If your anger is telling you how much you hurt, maybe you need a good cry. Some people would rather get angry than cry. But crying is naturally therapeutic and an important part of the healing process. It’s good to have a cry once in awhile. Yes, that’s true even for you guys!

If your anger is telling you that you are fearful, face your fears. Give them a name and list them. Often these fears are only shadows with no substance. Once you give them a name, they may disappear on their own. For example, one woman noticed she was angry the day before her OB/GYN follow-up appointment. She was able to trace her anger to a fear: this was the office where she had found out her pre-born baby had died. Once she realized where her fear was coming from, she was able to face it and visit her doctor without fear.

But if your fears are legitimate fears, start gathering information on them and attach a probability to them. The more you know, the better prepared you will be to handle the risk of your fear. Some fears may need to be avoided, and some just need to be faced head-on with truth, reason, and prayer.

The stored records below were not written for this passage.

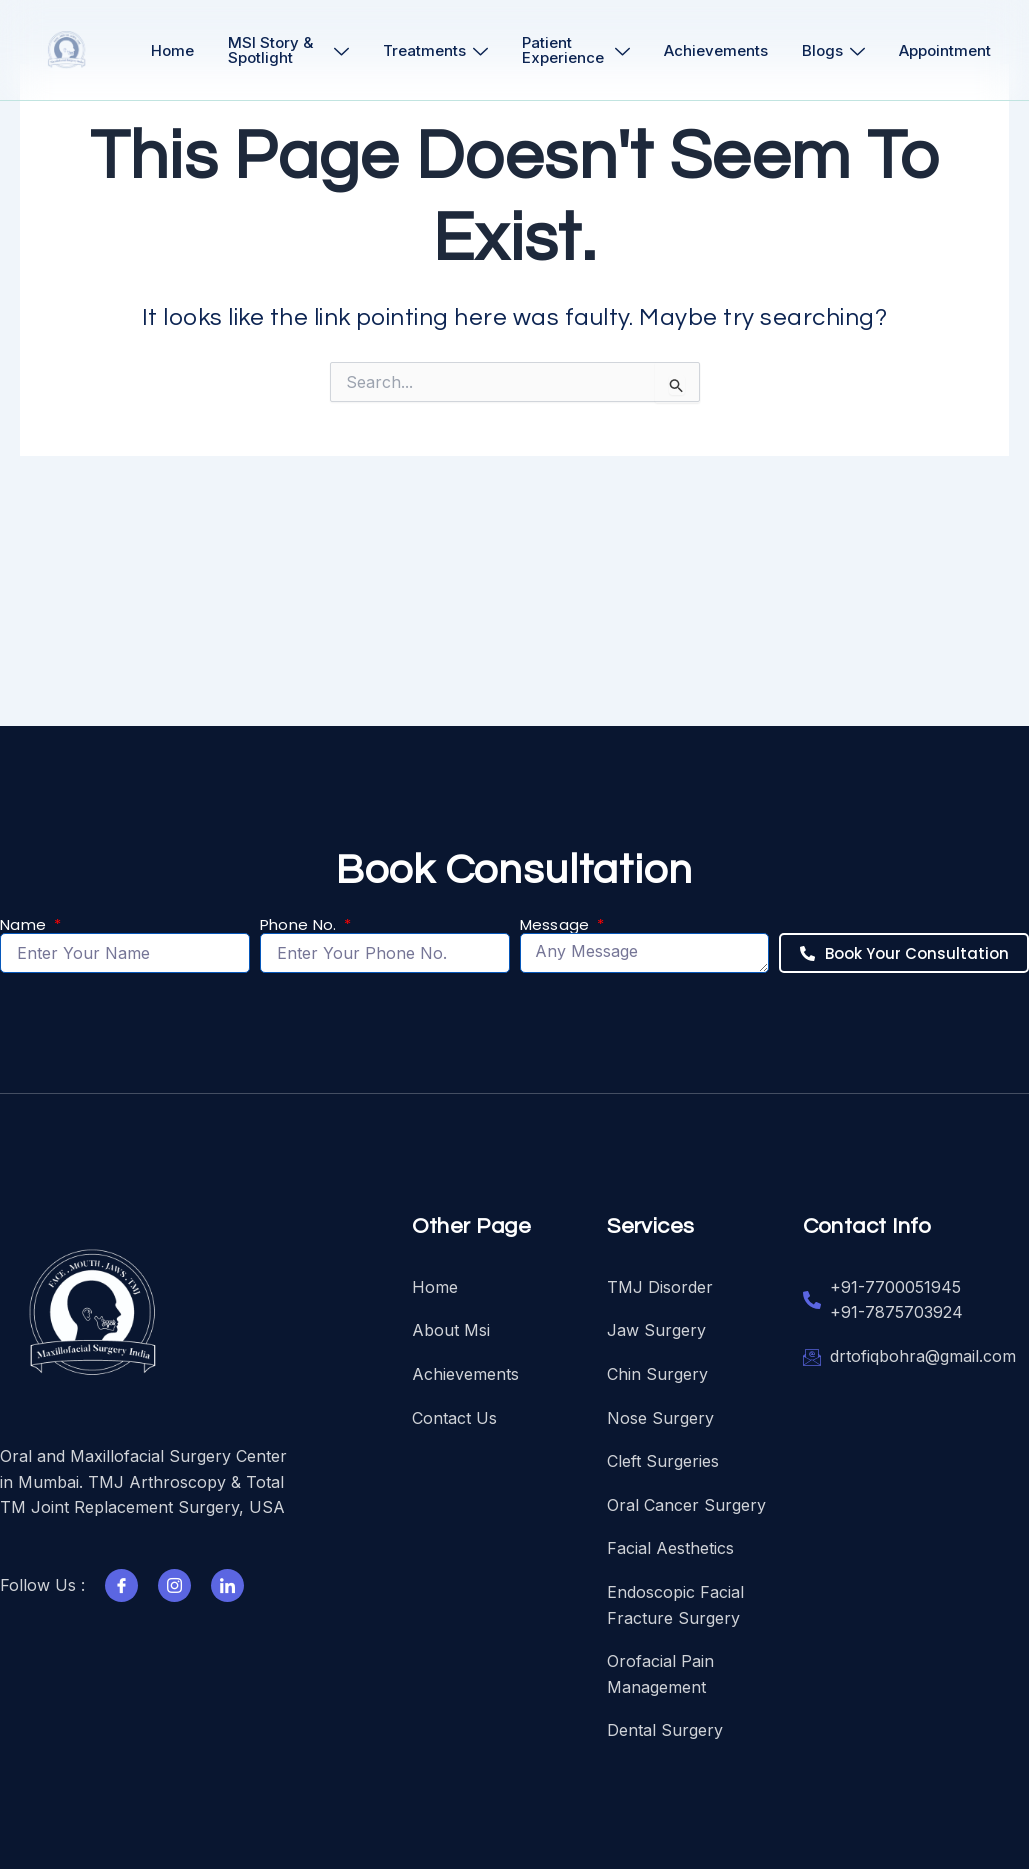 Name (25, 925)
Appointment (945, 50)
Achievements (716, 50)
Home (172, 50)
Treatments (435, 50)
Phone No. (300, 925)
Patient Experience (576, 50)
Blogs (833, 50)
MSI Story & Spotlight (288, 50)
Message (557, 925)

If your anger is fueled by frustration, try to determine what you are frustrated about, and then use the energy anger gives you to overcome the obstacle(s) causing your frustration. For example, if you are frustrated at the thoughtless comments of others, put together a list of “What To Say and What Not To Say” and give it to the significant people in your life (educate them). Whatever your frustration is, you can generally find a way to deal with it. The best thing to do, if you run out of ideas, is to talk to a trusted friend, pastor or counselor. They can help give you new ideas or a new perspective on your frustration that may make all the difference in handling it appropriately. Often, just talking about it with someone is enough to drain your anger safely away.